• [TASK MATERIAL]:
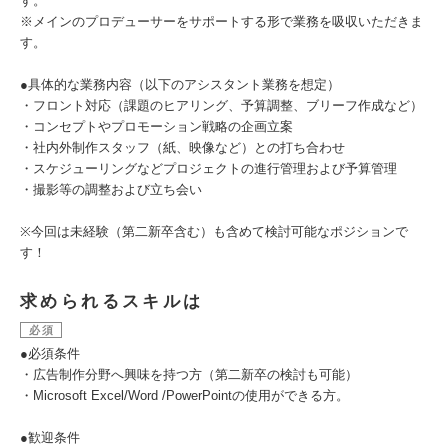
す。
※メインのプロデューサーをサポートする形で業務を吸収いただきま
す。
●具体的な業務内容（以下のアシスタント業務を想定）
・フロント対応（課題のヒアリング、予算調整、ブリーフ作成など）
・コンセプトやプロモーション戦略の企画立案
・社内外制作スタッフ（紙、映像など）との打ち合わせ
・スケジューリングなどプロジェクトの進行管理および予算管理
・撮影等の調整および立ち会い
※今回は未経験（第二新卒含む）も含めて検討可能なポジションで
す！
求められるスキルは
必須
●必須条件
・広告制作分野へ興味を持つ方（第二新卒の検討も可能）
・Microsoft Excel/Word /PowerPointの使用ができる方。
●歓迎条件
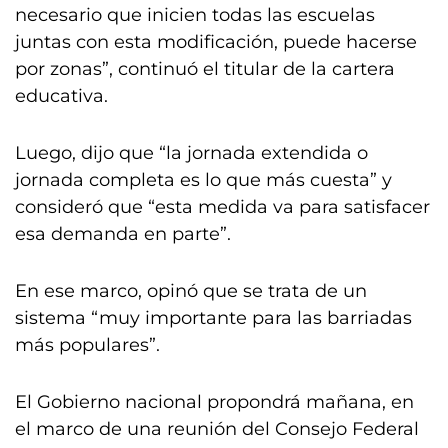
necesario que inicien todas las escuelas
juntas con esta modificación, puede hacerse
por zonas”, continuó el titular de la cartera
educativa.
Luego, dijo que “la jornada extendida o
jornada completa es lo que más cuesta” y
consideró que “esta medida va para satisfacer
esa demanda en parte”.
En ese marco, opinó que se trata de un
sistema “muy importante para las barriadas
más populares”.
El Gobierno nacional propondrá mañana, en
el marco de una reunión del Consejo Federal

• [EXERCISE DIRECTIONS]:
Reproduce exactly the section above that begins at the line containing "de la cartera" and ends at the line containing "En ese marco, opinó que se trata de un", leaving out all other lines.

• [EXERCISE RESPONSE]:
por zonas”, continuó el titular de la cartera
educativa.
Luego, dijo que “la jornada extendida o
jornada completa es lo que más cuesta” y
consideró que “esta medida va para satisfacer
esa demanda en parte”.
En ese marco, opinó que se trata de un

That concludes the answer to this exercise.